Frank Schott, Leipzig
Vor knapp drei Wochen nahm ich von meiner Radtour aus Wörlitz nur einen Wildapfel und aus Dessau die Erinnerung an die verzweifelte Suche nach dem Elberadweg mit. Nun bin ich für vier Tage zurück, um dem Wörlitzer Landschaftsgarten und dem Bauhaus endlich die Aufmerksamkeit zu schenken, die sie verdienen.

Die Gegensätze zwischen meinen beiden Zielen könnten kaum größer sein – hier der herrschaftliche Park mit seinen künstlich angelegten Tempeln und Ruinen sowie klassizistischen Bauten, dort das Streben nach Sinn und Form und dem Einklang von beidem.

Wörlitz ist an einem Montag noch verlassener als sonst – eine kleine, leere Innenstadt, die meisten Restaurants sind geschlossen, alles Museale sowieso. Aber der Park ist zugänglich – weit und offen, voller alter Eichen, dem für die Stadt obligatorischen Pfau, den aristokratischen Schwänen und ordinären Enten, dem geduldigen Reiher, dem hustenden Raben und, natürlich, den tanzenden Mücken – „die stechen nicht, die wollen nur spielen“.

Das Wörlitzer Gartenreich ist schön. Weitläufig, viel Wasser, viel Grün. Auch hier sind wenig Menschen zu sehen. Ich esse zwei Äpfel, die sonst als Fallobst verfaulen würden. Einmal wundere ich mich, weil gleich mehrere Leute einen Baum fotografieren – dann sehe ich, dass ihr Objekt der im Schatten ruhende Pfau ist.

Bauhaus ist das dann andere Extrem: International ausgerichtete Hochschule, Werkstatt, Atelier; in nur einem Jahr aus modernen Baustoffen als Archetyp des neuen, industriellen Stils errichtet – den es maßgeblich prägte. Interessante Lehrkonzepte mit einem Mix aus Theorie und Praxis, fächer- und materialübergreifend. Die Studenten wurden direkt von Künstlern, Handwerkern, Ingenieuren unterrichtet. Um den Geist zu befreien, war alles Pädagogische „zu entlernen“. Dabei lebte man konsequent den Gedanken aus, dass die Form der Funktion zu folgen hat und die entworfenen Gebrauchs- und Designobjekte seriell und kostengünstig produziert werden können.

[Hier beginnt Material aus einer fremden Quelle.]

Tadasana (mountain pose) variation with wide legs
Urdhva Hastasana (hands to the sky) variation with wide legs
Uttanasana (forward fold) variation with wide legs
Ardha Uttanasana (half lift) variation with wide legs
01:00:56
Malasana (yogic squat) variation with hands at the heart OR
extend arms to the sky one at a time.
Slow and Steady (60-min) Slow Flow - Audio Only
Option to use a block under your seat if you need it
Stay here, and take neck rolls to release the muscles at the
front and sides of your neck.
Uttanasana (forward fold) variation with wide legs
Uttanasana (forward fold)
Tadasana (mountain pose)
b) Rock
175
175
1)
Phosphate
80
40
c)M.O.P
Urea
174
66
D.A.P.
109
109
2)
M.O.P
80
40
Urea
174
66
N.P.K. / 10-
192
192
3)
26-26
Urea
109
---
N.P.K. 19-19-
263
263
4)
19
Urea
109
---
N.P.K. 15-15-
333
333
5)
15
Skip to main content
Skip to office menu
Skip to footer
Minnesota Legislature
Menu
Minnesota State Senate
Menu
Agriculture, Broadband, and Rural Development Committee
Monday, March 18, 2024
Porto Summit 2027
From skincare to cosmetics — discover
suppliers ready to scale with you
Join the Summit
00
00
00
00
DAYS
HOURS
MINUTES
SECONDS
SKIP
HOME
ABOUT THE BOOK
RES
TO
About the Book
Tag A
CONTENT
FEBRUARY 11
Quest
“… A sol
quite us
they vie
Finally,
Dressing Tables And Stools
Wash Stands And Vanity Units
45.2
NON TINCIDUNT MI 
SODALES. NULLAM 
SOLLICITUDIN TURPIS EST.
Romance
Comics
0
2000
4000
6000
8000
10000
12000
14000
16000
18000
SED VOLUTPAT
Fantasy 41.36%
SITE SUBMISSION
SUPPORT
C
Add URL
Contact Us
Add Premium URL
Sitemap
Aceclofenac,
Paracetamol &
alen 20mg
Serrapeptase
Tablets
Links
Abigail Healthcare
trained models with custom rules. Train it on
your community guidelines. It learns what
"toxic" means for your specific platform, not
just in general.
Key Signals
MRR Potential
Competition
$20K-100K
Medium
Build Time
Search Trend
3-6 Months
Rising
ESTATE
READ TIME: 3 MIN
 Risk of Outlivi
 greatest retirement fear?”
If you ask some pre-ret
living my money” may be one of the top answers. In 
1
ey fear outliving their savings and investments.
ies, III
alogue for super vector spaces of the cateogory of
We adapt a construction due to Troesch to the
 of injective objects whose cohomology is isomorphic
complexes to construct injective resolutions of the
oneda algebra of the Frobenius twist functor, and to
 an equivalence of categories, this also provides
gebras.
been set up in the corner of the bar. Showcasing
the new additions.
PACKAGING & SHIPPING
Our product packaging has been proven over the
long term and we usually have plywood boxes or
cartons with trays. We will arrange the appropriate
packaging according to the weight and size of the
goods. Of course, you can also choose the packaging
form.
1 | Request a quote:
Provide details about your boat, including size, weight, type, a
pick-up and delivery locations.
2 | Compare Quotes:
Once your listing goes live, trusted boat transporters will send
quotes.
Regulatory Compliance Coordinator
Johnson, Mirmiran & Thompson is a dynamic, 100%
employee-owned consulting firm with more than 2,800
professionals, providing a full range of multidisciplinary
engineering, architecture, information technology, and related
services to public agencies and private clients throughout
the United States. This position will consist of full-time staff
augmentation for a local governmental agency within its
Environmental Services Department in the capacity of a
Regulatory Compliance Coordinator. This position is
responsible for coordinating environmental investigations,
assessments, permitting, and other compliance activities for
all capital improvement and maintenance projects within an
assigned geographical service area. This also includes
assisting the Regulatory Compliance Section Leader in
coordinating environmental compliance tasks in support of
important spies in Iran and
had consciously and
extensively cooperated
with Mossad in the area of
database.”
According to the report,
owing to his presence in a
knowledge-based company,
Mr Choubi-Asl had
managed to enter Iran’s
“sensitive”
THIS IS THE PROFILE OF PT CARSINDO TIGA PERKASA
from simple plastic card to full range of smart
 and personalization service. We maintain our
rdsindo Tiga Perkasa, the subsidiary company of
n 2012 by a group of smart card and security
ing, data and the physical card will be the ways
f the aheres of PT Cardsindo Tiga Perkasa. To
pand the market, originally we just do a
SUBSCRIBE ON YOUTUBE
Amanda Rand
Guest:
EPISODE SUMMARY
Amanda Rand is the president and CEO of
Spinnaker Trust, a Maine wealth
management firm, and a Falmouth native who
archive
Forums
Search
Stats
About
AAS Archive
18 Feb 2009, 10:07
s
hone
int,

Die Meisterhäuser: Streng rechteckige Grundrisse, glatte weiße Wände, flache Dächer, üppige Terrassen – ein Traum von Stadthaus, wie er auch heute noch gefertigt wird. Es gibt interessante räumliche Lösungen – Durchreichen aus dem Kochbereich ins Esszimmer oder eine direkte Tür von der Küche nach draußen. Restauratoren haben unter dutzenden Übertünchungen die ursprünglichen Farben der Wände und Türen rekonstruiert.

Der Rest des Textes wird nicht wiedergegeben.